=== Problem to work on ===
Your answer should consist of each line from the data below that contains "name".

-- Entries supplied follows --

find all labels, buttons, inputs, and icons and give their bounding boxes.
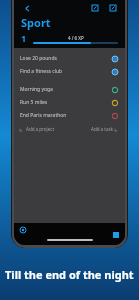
staticText: Run 5 miles (20, 99, 110, 106)
staticText: Sport (21, 15, 51, 30)
button[interactable]: Recent apps (112, 231, 120, 239)
staticText: Add a task (91, 126, 113, 132)
button[interactable]: Lose 20 pounds status (110, 54, 119, 63)
staticText: Lose 20 pounds (20, 55, 110, 62)
button[interactable]: End Paris marathon (14, 109, 125, 122)
staticText: Till the end of the night (5, 267, 134, 282)
staticText: Find a fitness club (20, 68, 110, 75)
staticText: Morning yoga (20, 86, 110, 93)
button[interactable]: Share (90, 3, 100, 13)
button[interactable]: Add a project (20, 126, 55, 132)
button[interactable]: End Paris marathon status (110, 111, 119, 120)
button[interactable]: Lose 20 pounds (14, 52, 125, 65)
button[interactable]: Run 5 miles (14, 96, 125, 109)
button[interactable]: Menu (19, 226, 27, 234)
staticText: 4 / 6 XP (68, 35, 84, 41)
staticText: 1 (21, 32, 27, 44)
staticText: Add a project (26, 126, 55, 132)
button[interactable]: Morning yoga (14, 83, 125, 96)
button[interactable]: Find a fitness club status (110, 67, 119, 76)
button[interactable]: More options (108, 3, 118, 13)
button[interactable]: Morning yoga status (110, 85, 119, 94)
button[interactable]: Add a task (91, 126, 119, 132)
staticText: End Paris marathon (20, 112, 110, 119)
button[interactable]: Find a fitness club (14, 65, 125, 78)
button[interactable]: Run 5 miles status (110, 98, 119, 107)
button[interactable]: Back (21, 2, 33, 14)
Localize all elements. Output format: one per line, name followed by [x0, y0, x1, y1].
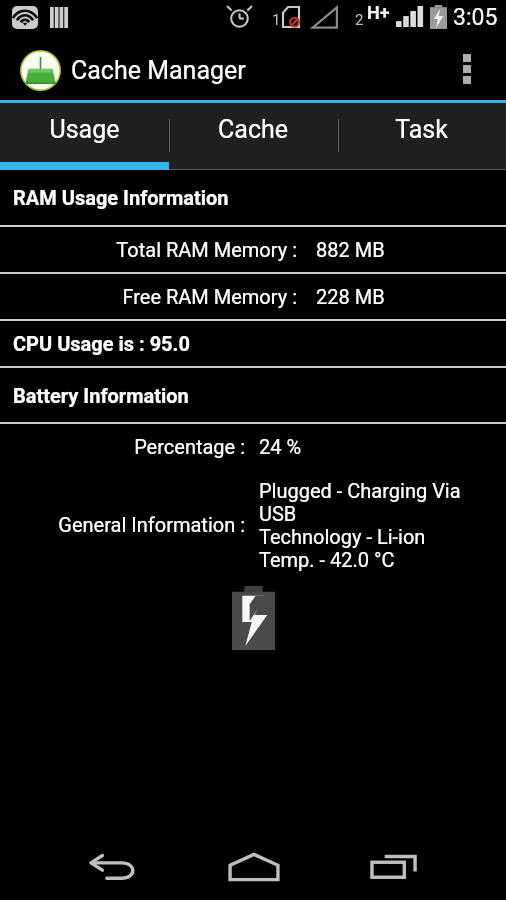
- button[interactable]: RAM Usage Information: [0, 170, 506, 225]
- staticText: Free RAM Memory :: [122, 285, 297, 308]
- button[interactable]: Battery Information: [0, 368, 506, 422]
- button[interactable]: Back: [42, 833, 183, 900]
- button[interactable]: CPU Usage is : 95.0: [0, 321, 506, 366]
- button[interactable]: Free RAM Memory :: [0, 274, 506, 319]
- staticText: Cache Manager: [71, 56, 246, 85]
- staticText: RAM Usage Information: [13, 186, 229, 209]
- staticText: Usage: [49, 115, 120, 144]
- staticText: H+: [367, 2, 390, 23]
- staticText: General Information :: [58, 513, 245, 536]
- staticText: Technology - Li-ion: [259, 525, 426, 548]
- staticText: 24 %: [259, 435, 302, 458]
- staticText: 2: [355, 11, 364, 29]
- button[interactable]: Percentage :: [0, 424, 506, 468]
- button[interactable]: Usage: [0, 103, 168, 170]
- staticText: 1: [272, 11, 281, 29]
- staticText: 3:05: [453, 4, 498, 31]
- button[interactable]: Task: [337, 103, 506, 170]
- staticText: Temp. - 42.0 °C: [259, 548, 395, 571]
- staticText: 882 MB: [316, 238, 385, 261]
- button[interactable]: Recent apps: [324, 833, 465, 900]
- staticText: Plugged - Charging Via: [259, 479, 461, 502]
- staticText: CPU Usage is : 95.0: [13, 332, 190, 355]
- button[interactable]: Cache: [168, 103, 337, 170]
- button[interactable]: Total RAM Memory :: [0, 227, 506, 272]
- button[interactable]: Home: [183, 833, 324, 900]
- staticText: Battery Information: [13, 384, 189, 407]
- staticText: Total RAM Memory :: [116, 238, 297, 261]
- button[interactable]: More options: [446, 36, 506, 103]
- staticText: 228 MB: [316, 285, 385, 308]
- staticText: Percentage :: [134, 435, 245, 458]
- staticText: Task: [395, 115, 448, 144]
- button[interactable]: General Information :: [0, 468, 506, 581]
- staticText: USB: [259, 502, 297, 525]
- staticText: Cache: [218, 115, 288, 144]
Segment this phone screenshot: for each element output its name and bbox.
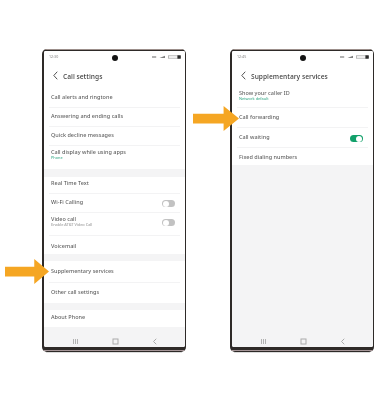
staticText: Quick decline messages	[51, 131, 114, 138]
staticText: Call forwarding	[239, 113, 280, 120]
button[interactable]: Voicemail	[44, 236, 185, 255]
button[interactable]: Wi-Fi Calling	[156, 197, 180, 209]
staticText: Phone	[51, 155, 63, 160]
button[interactable]: Video call	[44, 210, 185, 232]
button[interactable]: Video call	[156, 216, 180, 228]
staticText: 12:30	[49, 54, 59, 59]
staticText: Real Time Text	[51, 179, 89, 186]
staticText: Call settings	[63, 72, 103, 81]
staticText: Enable AT&T Video Call	[51, 222, 93, 227]
button[interactable]: About Phone	[44, 307, 185, 326]
button[interactable]: Back	[146, 334, 162, 347]
button[interactable]: Back	[334, 334, 350, 347]
button[interactable]: Home	[107, 334, 123, 347]
staticText: About Phone	[51, 313, 86, 320]
staticText: Network default	[239, 96, 269, 101]
button[interactable]: Recents	[255, 334, 271, 347]
staticText: Answering and ending calls	[51, 112, 124, 119]
staticText: Supplementary services	[251, 72, 328, 81]
staticText: Show your caller ID	[239, 89, 290, 96]
button[interactable]: Answering and ending calls	[44, 106, 185, 125]
button[interactable]: Call waiting	[344, 132, 368, 144]
button[interactable]: Call alerts and ringtone	[44, 87, 185, 106]
staticText: Video call	[51, 215, 77, 222]
staticText: Supplementary services	[51, 267, 114, 274]
button[interactable]: Show your caller ID	[232, 84, 373, 106]
staticText: Call alerts and ringtone	[51, 93, 113, 100]
button[interactable]: Fixed dialing numbers	[232, 147, 373, 166]
button[interactable]: Other call settings	[44, 282, 185, 301]
button[interactable]: Back	[236, 68, 250, 82]
button[interactable]: Recents	[67, 334, 83, 347]
button[interactable]: Call waiting	[232, 127, 373, 146]
button[interactable]: Wi-Fi Calling	[44, 192, 185, 211]
staticText: Call display while using apps	[51, 148, 126, 155]
button[interactable]: Back	[48, 68, 62, 82]
button[interactable]: Supplementary services	[44, 261, 185, 280]
button[interactable]: Home	[295, 334, 311, 347]
staticText: Fixed dialing numbers	[239, 153, 298, 160]
button[interactable]: Call forwarding	[232, 107, 373, 126]
staticText: Other call settings	[51, 288, 100, 295]
button[interactable]: Real Time Text	[44, 173, 185, 192]
staticText: Wi-Fi Calling	[51, 198, 84, 205]
staticText: Voicemail	[51, 242, 77, 249]
button[interactable]: Quick decline messages	[44, 125, 185, 144]
button[interactable]: Call display while using apps	[44, 143, 185, 165]
staticText: 12:45	[237, 54, 247, 59]
staticText: Call waiting	[239, 133, 270, 140]
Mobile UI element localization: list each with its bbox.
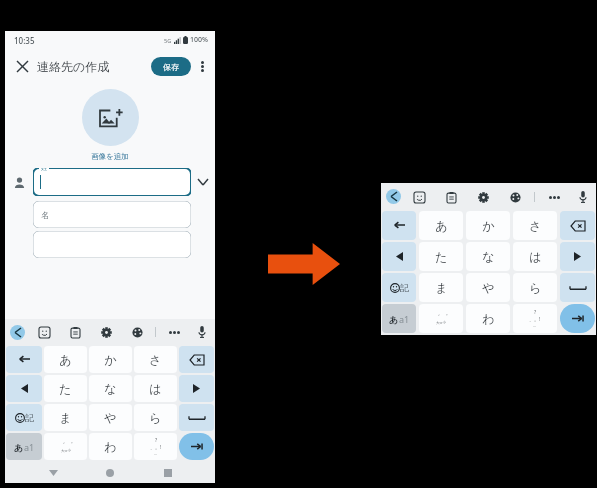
button[interactable]: か (89, 346, 132, 373)
button[interactable] (33, 231, 191, 258)
staticText: た (435, 249, 448, 264)
button[interactable] (6, 346, 42, 373)
button[interactable]: Voice input (194, 324, 210, 340)
button[interactable]: や (466, 273, 510, 302)
staticText: か (482, 218, 495, 233)
button[interactable]: か (466, 211, 510, 240)
button[interactable]: あ (419, 211, 463, 240)
button[interactable]: Back (43, 463, 63, 483)
staticText: か (104, 352, 117, 367)
staticText: 記 (25, 412, 34, 423)
staticText: 保存 (163, 62, 179, 72)
button[interactable] (560, 304, 595, 333)
button[interactable]: 記 (382, 273, 416, 302)
button[interactable]: Settings (475, 189, 491, 205)
button[interactable]: わ (89, 433, 132, 460)
button[interactable]: は (134, 375, 177, 402)
staticText: ? (155, 437, 158, 444)
button[interactable]: More options (193, 57, 211, 75)
staticText: さ (149, 352, 162, 367)
staticText: 10:35 (14, 35, 35, 46)
staticText: ら (149, 410, 162, 425)
button[interactable]: ま (419, 273, 463, 302)
staticText: ? (534, 309, 537, 316)
button[interactable]: な (89, 375, 132, 402)
button[interactable]: Expand (191, 179, 215, 185)
button[interactable]: Back (386, 189, 401, 204)
staticText: 大⇔小 (436, 321, 446, 325)
button[interactable]: Voice input (575, 189, 591, 205)
button[interactable]: ら (513, 273, 557, 302)
staticText: 連絡先の作成 (37, 59, 110, 74)
button[interactable]: More (546, 189, 562, 205)
staticText: あ (14, 442, 24, 453)
button[interactable] (382, 242, 416, 271)
staticText: ゛ ゜ (59, 441, 73, 449)
button[interactable]: 姓 (33, 168, 191, 196)
button[interactable]: な (466, 242, 510, 271)
button[interactable]: Sticker (411, 189, 427, 205)
staticText: や (482, 280, 495, 295)
button[interactable] (560, 211, 595, 240)
button[interactable]: ゛ ゜ (419, 304, 463, 333)
staticText: 5G (164, 37, 172, 44)
staticText: た (59, 381, 72, 396)
button[interactable]: わ (466, 304, 510, 333)
button[interactable]: ら (134, 404, 177, 431)
button[interactable] (179, 375, 214, 402)
button[interactable] (560, 273, 595, 302)
button[interactable]: は (513, 242, 557, 271)
staticText: ま (435, 280, 448, 295)
staticText: な (104, 381, 117, 396)
button[interactable]: Recents (158, 463, 178, 483)
staticText: な (482, 249, 495, 264)
staticText: 100% (190, 35, 208, 45)
button[interactable]: さ (513, 211, 557, 240)
button[interactable]: 名 (33, 201, 191, 228)
staticText: 画像を追加 (91, 152, 129, 161)
staticText: 姓 (41, 168, 47, 172)
button[interactable]: や (89, 404, 132, 431)
button[interactable]: あ (6, 433, 42, 460)
staticText: は (529, 249, 542, 264)
button[interactable]: 保存 (151, 57, 191, 76)
button[interactable] (6, 375, 42, 402)
button[interactable] (179, 433, 214, 460)
staticText: わ (104, 439, 117, 454)
staticText: ゛ ゜ (434, 313, 448, 321)
button[interactable] (179, 346, 214, 373)
staticText: … (154, 451, 158, 456)
button[interactable]: た (419, 242, 463, 271)
staticText: は (149, 381, 162, 396)
staticText: 、。! (150, 444, 162, 451)
button[interactable]: さ (134, 346, 177, 373)
button[interactable]: あ (382, 304, 416, 333)
button[interactable]: Add photo (82, 89, 139, 146)
button[interactable]: 記 (6, 404, 42, 431)
button[interactable]: Theme (129, 324, 145, 340)
button[interactable]: Close (11, 55, 33, 77)
staticText: や (104, 410, 117, 425)
button[interactable]: た (44, 375, 87, 402)
staticText: あ (389, 314, 399, 325)
button[interactable]: Back (10, 325, 25, 340)
staticText: ま (59, 410, 72, 425)
button[interactable]: Clipboard (443, 189, 459, 205)
staticText: わ (482, 311, 495, 326)
button[interactable]: Settings (98, 324, 114, 340)
button[interactable]: ? (513, 304, 557, 333)
button[interactable] (560, 242, 595, 271)
button[interactable] (382, 211, 416, 240)
button[interactable]: Theme (507, 189, 523, 205)
button[interactable]: あ (44, 346, 87, 373)
button[interactable]: Home (100, 463, 120, 483)
button[interactable] (179, 404, 214, 431)
button[interactable]: ゛ ゜ (44, 433, 87, 460)
staticText: … (533, 323, 537, 328)
button[interactable]: ま (44, 404, 87, 431)
staticText: a1 (24, 441, 35, 453)
button[interactable]: Clipboard (67, 324, 83, 340)
button[interactable]: ? (134, 433, 177, 460)
button[interactable]: Sticker (36, 324, 52, 340)
button[interactable]: More (166, 324, 182, 340)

-- Entries supplied concluded --

=== Worked solution ===
Localize all elements. Output format: one per line, name followed by [x0, y0, x1, y1].
Segment this phone screenshot: for each element output its name and bbox.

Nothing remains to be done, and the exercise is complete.